WHAT YOU SHOULD DO
Look through the data below for the line with "ClickFusion Academy" and the line with "energy source for all marine equipment and", then output those two and all lines in between, exactly as written.

------------------------

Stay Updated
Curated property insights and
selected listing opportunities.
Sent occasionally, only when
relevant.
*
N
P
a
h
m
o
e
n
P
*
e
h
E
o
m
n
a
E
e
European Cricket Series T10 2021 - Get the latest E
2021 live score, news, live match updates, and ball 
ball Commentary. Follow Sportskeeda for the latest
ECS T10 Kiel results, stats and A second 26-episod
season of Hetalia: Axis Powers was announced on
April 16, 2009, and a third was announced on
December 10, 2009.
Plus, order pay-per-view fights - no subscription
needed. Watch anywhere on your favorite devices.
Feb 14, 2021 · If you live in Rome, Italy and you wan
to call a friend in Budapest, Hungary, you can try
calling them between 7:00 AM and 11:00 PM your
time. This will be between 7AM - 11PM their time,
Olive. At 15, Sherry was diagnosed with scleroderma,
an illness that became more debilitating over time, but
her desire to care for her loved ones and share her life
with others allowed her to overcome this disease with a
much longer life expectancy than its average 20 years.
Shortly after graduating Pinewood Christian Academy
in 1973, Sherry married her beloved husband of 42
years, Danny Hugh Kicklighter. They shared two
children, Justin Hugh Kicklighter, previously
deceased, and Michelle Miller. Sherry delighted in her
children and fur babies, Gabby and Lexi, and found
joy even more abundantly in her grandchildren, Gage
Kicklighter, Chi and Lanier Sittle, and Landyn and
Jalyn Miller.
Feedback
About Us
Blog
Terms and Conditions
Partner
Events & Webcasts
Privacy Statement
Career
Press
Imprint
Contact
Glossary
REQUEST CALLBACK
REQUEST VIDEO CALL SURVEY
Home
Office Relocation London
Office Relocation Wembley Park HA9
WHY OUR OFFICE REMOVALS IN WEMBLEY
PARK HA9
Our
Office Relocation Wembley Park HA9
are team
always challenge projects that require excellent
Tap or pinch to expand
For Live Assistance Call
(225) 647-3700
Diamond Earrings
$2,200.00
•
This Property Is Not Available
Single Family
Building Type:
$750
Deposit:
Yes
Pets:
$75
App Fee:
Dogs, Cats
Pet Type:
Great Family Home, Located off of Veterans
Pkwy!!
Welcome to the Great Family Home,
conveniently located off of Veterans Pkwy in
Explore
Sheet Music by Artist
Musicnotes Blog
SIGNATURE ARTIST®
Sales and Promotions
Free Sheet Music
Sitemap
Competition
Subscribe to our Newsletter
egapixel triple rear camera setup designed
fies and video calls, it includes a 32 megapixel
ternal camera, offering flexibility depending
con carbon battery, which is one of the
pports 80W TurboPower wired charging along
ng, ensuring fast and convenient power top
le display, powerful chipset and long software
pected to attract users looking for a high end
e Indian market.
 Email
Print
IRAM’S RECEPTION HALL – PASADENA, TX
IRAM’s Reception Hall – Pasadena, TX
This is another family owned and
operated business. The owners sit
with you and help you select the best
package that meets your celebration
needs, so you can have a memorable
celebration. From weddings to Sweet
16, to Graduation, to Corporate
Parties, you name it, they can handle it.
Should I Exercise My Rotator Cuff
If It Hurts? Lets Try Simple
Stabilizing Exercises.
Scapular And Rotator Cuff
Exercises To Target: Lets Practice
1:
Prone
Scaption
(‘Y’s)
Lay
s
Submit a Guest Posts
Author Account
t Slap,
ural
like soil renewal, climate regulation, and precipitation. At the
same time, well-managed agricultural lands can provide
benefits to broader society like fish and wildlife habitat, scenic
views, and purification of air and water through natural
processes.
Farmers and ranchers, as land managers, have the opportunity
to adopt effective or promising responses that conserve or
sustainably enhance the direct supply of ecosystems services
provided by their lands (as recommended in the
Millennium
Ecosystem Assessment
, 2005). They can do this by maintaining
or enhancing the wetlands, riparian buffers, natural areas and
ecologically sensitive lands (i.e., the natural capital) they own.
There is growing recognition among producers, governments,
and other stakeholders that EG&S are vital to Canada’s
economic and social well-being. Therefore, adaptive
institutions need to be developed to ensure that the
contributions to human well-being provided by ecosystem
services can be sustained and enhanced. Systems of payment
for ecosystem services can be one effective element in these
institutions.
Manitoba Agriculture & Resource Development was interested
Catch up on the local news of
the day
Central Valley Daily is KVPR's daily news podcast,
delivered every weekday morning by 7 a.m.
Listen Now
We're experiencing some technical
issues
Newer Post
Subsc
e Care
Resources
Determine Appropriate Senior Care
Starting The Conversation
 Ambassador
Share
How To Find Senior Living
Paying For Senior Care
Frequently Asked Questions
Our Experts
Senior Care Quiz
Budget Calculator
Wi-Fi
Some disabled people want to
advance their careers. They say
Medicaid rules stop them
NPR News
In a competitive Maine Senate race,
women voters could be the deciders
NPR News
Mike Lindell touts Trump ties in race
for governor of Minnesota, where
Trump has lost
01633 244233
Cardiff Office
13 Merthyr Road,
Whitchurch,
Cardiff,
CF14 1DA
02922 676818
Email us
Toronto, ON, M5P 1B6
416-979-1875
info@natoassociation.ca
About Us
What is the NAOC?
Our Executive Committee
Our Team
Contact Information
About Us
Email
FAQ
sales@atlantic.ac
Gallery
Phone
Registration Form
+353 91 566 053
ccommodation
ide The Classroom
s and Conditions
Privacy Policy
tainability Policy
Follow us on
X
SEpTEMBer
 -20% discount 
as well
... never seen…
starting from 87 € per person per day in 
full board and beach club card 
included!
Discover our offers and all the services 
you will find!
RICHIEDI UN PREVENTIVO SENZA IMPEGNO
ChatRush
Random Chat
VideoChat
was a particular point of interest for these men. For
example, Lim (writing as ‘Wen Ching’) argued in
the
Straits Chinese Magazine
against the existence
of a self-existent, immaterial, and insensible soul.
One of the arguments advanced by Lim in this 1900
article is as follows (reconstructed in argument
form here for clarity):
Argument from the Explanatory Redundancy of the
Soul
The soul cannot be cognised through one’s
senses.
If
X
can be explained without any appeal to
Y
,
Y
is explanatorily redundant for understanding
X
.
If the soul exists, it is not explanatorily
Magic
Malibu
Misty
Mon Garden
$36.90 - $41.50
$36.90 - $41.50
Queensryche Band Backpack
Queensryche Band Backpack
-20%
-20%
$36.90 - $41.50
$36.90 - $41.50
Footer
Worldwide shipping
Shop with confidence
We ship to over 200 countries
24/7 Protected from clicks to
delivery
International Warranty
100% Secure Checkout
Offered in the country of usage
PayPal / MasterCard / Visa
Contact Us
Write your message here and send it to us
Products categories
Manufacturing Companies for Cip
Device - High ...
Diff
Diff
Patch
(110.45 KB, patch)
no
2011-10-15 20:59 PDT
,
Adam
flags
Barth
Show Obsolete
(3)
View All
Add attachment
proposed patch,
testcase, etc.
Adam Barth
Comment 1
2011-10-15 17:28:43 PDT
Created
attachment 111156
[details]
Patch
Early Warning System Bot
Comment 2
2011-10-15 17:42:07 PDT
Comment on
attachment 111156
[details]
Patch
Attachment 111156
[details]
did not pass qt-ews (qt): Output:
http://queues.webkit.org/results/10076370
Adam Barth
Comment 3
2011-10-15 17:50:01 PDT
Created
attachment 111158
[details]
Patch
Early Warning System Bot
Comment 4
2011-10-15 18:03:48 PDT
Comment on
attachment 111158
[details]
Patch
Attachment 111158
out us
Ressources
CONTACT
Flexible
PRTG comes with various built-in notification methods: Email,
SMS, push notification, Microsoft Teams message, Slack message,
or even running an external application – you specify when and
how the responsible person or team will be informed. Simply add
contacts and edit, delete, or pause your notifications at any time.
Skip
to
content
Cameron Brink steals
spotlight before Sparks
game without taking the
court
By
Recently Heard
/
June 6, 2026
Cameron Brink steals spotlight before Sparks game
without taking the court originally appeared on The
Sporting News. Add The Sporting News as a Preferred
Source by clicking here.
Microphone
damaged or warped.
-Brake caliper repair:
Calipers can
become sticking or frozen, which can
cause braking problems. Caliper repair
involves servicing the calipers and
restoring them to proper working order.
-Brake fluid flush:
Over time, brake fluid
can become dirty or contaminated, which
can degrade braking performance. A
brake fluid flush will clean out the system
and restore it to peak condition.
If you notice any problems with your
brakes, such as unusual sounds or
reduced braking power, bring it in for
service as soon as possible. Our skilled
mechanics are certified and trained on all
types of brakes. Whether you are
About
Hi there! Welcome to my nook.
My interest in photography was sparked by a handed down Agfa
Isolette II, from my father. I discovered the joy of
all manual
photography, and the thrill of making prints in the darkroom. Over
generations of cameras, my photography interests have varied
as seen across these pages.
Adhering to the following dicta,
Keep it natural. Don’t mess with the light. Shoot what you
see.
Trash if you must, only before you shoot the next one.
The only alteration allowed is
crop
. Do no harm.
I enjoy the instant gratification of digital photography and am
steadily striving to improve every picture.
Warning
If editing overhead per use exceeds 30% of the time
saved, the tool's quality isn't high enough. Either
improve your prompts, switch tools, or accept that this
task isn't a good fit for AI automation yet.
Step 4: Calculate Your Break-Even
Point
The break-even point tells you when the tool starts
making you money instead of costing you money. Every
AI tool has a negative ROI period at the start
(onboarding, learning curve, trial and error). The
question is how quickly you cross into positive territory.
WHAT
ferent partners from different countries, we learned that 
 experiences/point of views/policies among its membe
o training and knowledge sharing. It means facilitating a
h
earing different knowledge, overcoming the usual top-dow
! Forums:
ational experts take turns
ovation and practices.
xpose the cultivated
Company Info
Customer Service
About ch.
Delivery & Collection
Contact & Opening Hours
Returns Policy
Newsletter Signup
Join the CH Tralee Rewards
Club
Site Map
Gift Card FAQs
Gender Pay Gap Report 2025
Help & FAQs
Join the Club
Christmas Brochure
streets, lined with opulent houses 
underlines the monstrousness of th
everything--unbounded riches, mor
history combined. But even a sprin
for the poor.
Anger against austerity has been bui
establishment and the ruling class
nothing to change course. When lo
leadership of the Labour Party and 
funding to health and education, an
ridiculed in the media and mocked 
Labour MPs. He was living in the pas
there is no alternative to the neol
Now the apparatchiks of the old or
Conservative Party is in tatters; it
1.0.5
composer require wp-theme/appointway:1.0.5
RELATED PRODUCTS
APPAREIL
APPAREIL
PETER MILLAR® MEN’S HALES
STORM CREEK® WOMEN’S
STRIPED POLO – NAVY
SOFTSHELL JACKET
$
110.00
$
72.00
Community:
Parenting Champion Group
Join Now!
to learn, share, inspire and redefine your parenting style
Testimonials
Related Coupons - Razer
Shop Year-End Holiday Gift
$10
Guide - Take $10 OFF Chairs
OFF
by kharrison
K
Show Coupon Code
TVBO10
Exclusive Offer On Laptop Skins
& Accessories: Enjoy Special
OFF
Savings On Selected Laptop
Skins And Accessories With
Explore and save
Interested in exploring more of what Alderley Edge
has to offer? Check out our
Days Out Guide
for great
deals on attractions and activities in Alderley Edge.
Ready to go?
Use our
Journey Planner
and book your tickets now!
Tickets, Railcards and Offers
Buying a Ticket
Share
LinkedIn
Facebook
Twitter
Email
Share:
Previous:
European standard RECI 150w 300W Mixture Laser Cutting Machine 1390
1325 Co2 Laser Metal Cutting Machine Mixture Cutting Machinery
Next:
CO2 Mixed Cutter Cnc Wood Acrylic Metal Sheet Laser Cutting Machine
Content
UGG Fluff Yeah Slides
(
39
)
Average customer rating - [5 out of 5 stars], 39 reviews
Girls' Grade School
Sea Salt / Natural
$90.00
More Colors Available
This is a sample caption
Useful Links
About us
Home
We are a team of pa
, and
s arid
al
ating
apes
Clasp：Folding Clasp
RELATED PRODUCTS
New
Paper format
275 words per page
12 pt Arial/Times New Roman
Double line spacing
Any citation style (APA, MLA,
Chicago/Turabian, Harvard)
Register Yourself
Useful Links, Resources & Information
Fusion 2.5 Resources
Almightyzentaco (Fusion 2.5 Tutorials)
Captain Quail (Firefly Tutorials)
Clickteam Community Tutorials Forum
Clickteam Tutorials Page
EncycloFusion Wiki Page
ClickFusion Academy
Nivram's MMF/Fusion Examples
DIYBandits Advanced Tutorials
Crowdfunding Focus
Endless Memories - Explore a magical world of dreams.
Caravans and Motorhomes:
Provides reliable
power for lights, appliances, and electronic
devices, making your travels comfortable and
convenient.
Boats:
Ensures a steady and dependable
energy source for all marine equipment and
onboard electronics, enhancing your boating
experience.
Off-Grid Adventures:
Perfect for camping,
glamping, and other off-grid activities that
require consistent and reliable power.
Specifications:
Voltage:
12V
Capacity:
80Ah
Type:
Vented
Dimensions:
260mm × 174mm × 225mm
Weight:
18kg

------------------------

ANSWER
ClickFusion Academy
Nivram's MMF/Fusion Examples
DIYBandits Advanced Tutorials
Crowdfunding Focus
Endless Memories - Explore a magical world of dreams.
Caravans and Motorhomes:
Provides reliable
power for lights, appliances, and electronic
devices, making your travels comfortable and
convenient.
Boats:
Ensures a steady and dependable
energy source for all marine equipment and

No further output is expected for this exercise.